■ What is needed ■
The output should be the line containing "נקדם את זכויות" and every later line of the records, exactly as written, and nothing else.

Records from a dataset:
· · · · ·
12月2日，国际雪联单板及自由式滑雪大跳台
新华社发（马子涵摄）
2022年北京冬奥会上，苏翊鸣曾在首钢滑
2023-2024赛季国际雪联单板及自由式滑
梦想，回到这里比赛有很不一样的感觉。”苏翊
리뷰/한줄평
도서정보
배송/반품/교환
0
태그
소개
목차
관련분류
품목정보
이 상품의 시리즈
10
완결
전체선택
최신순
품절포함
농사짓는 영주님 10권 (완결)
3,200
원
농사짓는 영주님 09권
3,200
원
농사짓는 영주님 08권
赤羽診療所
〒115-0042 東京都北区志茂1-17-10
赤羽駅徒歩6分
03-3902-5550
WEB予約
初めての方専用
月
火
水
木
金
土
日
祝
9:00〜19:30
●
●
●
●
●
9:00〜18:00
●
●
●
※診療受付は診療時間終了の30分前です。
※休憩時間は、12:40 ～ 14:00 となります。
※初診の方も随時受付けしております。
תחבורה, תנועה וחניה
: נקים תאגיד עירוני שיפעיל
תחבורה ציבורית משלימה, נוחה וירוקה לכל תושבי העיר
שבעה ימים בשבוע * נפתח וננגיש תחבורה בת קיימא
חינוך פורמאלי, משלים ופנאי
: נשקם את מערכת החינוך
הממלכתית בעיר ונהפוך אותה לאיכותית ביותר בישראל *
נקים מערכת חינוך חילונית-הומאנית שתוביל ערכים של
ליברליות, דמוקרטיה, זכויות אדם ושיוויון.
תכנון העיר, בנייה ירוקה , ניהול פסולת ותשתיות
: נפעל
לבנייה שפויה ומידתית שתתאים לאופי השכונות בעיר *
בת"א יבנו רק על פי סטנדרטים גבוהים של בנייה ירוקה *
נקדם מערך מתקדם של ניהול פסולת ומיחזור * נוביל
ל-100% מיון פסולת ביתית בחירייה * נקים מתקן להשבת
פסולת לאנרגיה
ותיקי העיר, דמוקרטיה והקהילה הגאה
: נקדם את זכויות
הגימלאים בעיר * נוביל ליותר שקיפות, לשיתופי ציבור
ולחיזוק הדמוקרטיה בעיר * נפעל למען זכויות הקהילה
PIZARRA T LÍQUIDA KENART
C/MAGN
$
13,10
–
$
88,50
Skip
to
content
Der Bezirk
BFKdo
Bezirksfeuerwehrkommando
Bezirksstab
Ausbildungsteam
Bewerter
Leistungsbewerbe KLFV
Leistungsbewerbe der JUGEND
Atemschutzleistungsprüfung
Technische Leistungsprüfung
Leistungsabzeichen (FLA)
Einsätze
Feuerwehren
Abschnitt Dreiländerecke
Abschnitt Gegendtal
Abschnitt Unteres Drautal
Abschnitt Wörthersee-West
· · · · ·
■ Result ■
: נקדם את זכויות
הגימלאים בעיר * נוביל ליותר שקיפות, לשיתופי ציבור
ולחיזוק הדמוקרטיה בעיר * נפעל למען זכויות הקהילה
PIZARRA T LÍQUIDA KENART
C/MAGN
$
13,10
–
$
88,50
Skip
to
content
Der Bezirk
BFKdo
Bezirksfeuerwehrkommando
Bezirksstab
Ausbildungsteam
Bewerter
Leistungsbewerbe KLFV
Leistungsbewerbe der JUGEND
Atemschutzleistungsprüfung
Technische Leistungsprüfung
Leistungsabzeichen (FLA)
Einsätze
Feuerwehren
Abschnitt Dreiländerecke
Abschnitt Gegendtal
Abschnitt Unteres Drautal
Abschnitt Wörthersee-West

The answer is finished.